1) Subscribers is basically how many subscribers you have to your RSS. Feedburner calculates this by tracking how many people are consistently requesting data from your RSS feed.
2) Item use tracks how many people are using specific items. For example, if you want to know how many people are downloading a specific podcast, that can be tracked here.
3) Uncommon uses tells you who’s using your feed in unusual ways. For example, someone may have streamed your RSS feed on their site and be sending you a lot of traffic. If that’s the case, you want to know who that person is and what that site is.
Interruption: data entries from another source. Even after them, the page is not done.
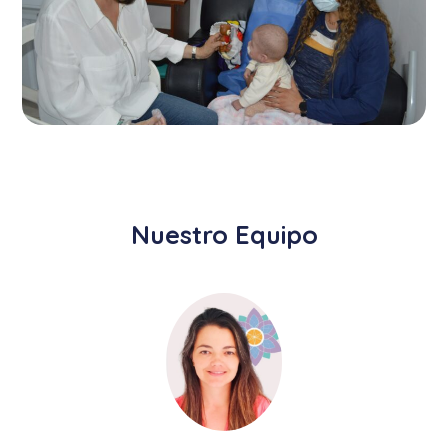
Nuestro Equipo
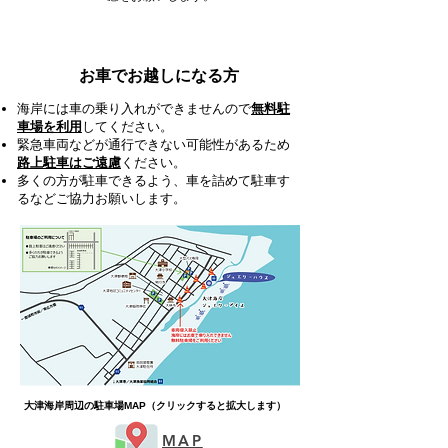
お車でお越しになる方
海岸には車の乗り入れができませんの
で
無料駐
車場を利用
してください。
緊急車両などが通行できない可能性が
あるため
路上駐車はご遠慮
ください。
多くの方が駐車できるよう、車を詰め
て駐車す
るなどご協力お願いします。
大津海岸周辺の駐車場MAP（クリックすると拡大します）
​MAP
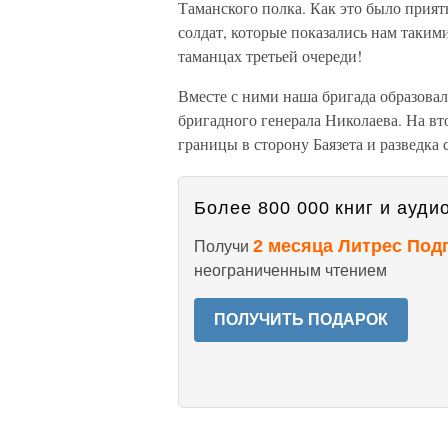
Таманского полка. Как это было прият
солдат, которые показались нам таким
таманцах третьей очереди!
Вместе с ними наша бригада образова
бригадного генерала Николаева. На вт
границы в сторону Баязета и разведка
Более 800 000 книг и аудио
2 месяца Литрес Под
Получи
неограниченным чтением
ПОЛУЧИТЬ ПОДАРОК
Click on any of the above categories to learn more about your stats.

The Subscribers Interface

Here are the most important parts of the interface:

1) Select the date(s) you want to see your stats for. Unlike Google Analytics, Feedburner only allows you to select specific dates or a 7 day range. If you want to see more stats laid out at the same time, export your data.
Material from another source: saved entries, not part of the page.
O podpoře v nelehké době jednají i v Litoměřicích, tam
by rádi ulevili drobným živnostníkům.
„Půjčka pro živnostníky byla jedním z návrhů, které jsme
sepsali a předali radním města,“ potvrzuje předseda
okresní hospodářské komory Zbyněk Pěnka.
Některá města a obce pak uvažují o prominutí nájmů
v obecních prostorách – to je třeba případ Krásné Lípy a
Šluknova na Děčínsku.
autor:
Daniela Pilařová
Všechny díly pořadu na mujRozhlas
If you use the 7 day report, the data will be based on an average of the last 7 days.

2) Here a graph of your stats will be displayed. You can see if you’re trending up or down using this chart.
3) Here you’ll see your two most important stats: Subscribers and reach.
Subscribers – This is the number of people subscribed to your RSS. This number is calculated not tracked. In other words, this is a number that’s calculated by Google based on data from how many times a certain IP address asked for your RSS data within 24 hours. It’s generally quite accurate.
Reach – This is how many people actually read or clicked on something in your RSS feed. There’s a big difference between people just requesting your feed and people actually reading content in your feed.


The Item Use Page

The item use page looks similar to your Subscribers page. It shows you a chart of your items usage and gives you a list of items along with how many times it’s been called. This gives you a good idea of what posts are most popular in your feed.

 
 
Generally it’s a good idea to take your winning posts and ideas and expand on them. You can track which posts are doing well on a daily or on a weekly basis.
The Uncommon Uses Page

The uncommon uses page is interesting in that the stats it gives you are different. Rather than giving you concrete numbers, what Google does here is give you uses of your feed that it thinks are a little strange.
That could mean someone has taken your feed and used it as data on their site. Or, it might have ended up on a spammer’s website as content they’re trying to pass off on their own. But then again, it could be a fan who’s just passing on your content.

In our example below, there has been no uncommon usage found:

Google doesn’t make a distinction about whether the uncommon use is good or bad; all they do is tell you that someone is using your feed for something other than an RSS reader. From then on it’s up to you to decide what to do with that data.